[PROMPT] Transcribe every entry word for word. Skip the pictures.

Stored data entries:
┏━━

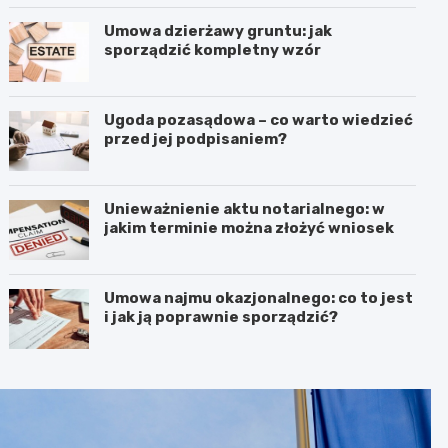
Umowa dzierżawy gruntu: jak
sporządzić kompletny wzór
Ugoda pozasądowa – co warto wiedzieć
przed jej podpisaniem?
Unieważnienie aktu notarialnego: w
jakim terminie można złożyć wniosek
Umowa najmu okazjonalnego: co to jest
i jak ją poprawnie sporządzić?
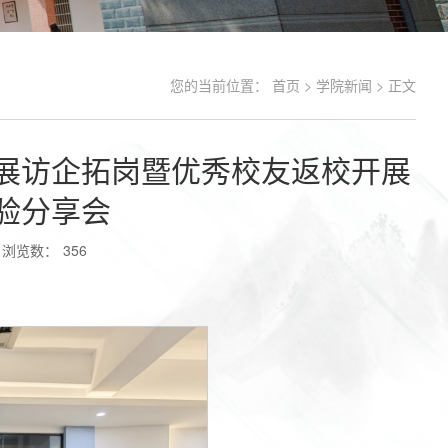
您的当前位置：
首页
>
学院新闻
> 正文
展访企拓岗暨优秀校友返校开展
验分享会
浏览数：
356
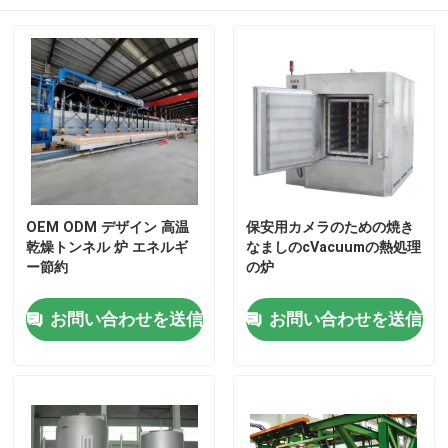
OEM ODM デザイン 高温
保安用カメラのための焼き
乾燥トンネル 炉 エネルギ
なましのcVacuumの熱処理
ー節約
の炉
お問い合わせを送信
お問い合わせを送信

┗━━

[THE ANSWER]
Umowa dzierżawy gruntu: jak
sporządzić kompletny wzór
Ugoda pozasądowa – co warto wiedzieć
przed jej podpisaniem?
Unieważnienie aktu notarialnego: w
jakim terminie można złożyć wniosek
Umowa najmu okazjonalnego: co to jest
i jak ją poprawnie sporządzić?
您的当前位置：
首页
>
学院新闻
> 正文
展访企拓岗暨优秀校友返校开展
验分享会
浏览数：
356
OEM ODM デザイン 高温
保安用カメラのための焼き
乾燥トンネル 炉 エネルギ
なましのcVacuumの熱処理
ー節約
の炉
お問い合わせを送信
お問い合わせを送信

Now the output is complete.